リンドは背中から降りようとしていたが、ナディアの強い力で押さえられてそれは叶わない。リンドはかなり驚いているようだったが、ただの人間が獣人の力に敵うはずがなかった。
「とにかく一回外に出ましょう!」
リンドの困惑はそのままに通用口から外に出て大通り側に回ると、そこに佇む人々からおおーっとどよめきが聞こえた。少女が老人を救出したことに称賛の声が上がる。
ナディアは商店街の人たちにリンドを託すと、再びバケツの水を被りに行く。
「メ、メリッサ!」
行動の意味を察したリンドがナディアの仮の名を叫んだ。ナディアはリンドに振り向くと、にこりと笑った。
「大丈夫ですよ、安心してください。あの本は私が全部取ってきますから」
「待て! メリッサ! 行くんじゃない! お前が死んでしまう! メリッサ!」
リンドが手を伸ばしたが、ナディアは再び燃え盛る古書店の中へと向かった。
店の中はこの短時間で先程よりも火の手が増えていた。
(とにかく急ごう!)
地下室へ続く扉の前に辿り着いたナディアは、特に何も考えずに取手を握り――――
「熱っ……!」
ナディアはすぐに手を離したが、壁際を伝い木製の扉も焼いている炎によって熱された金属製の取手を、思いっきり掴んでしまった。手の平全体に鈍い痛みを感じ、同時に皮膚が焼けた匂いを嗅いだ。
ナディアは被った水で滴るスカートの裾を破り、火傷してしまった利き手に幾重にも巻き付けた。今度は慎重に扉を開ける。布地の上から取手を捻り、後は靴の底で押して扉を開けた。
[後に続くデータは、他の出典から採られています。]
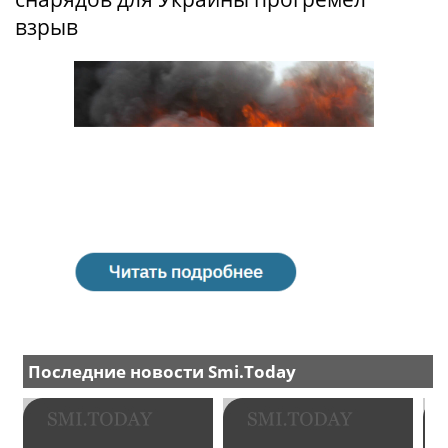
взрыв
地下の階段にはそこまで火の手は来ていなかった。ナディアは急いで地下室へ下りた。
リンドが大事にしていた意匠の凝った金属製の本棚の前に立った時、階上から何かが爆ぜる大きな音がした。
(早くしなくちゃ!)
本棚には歴史書以外の本も詰まっているようだったが、どれを持っていこうかなどと吟味している時間はない。
この本棚に入っている本はリンドのお気に入りの本ばかりのはずだから、とりあえず全部持って行けば間違いはない。焦るナディアは本棚を丸ごと背中に担ぎ、既に手すり部分に火が燃え移り始めていた階段を駆け上がった。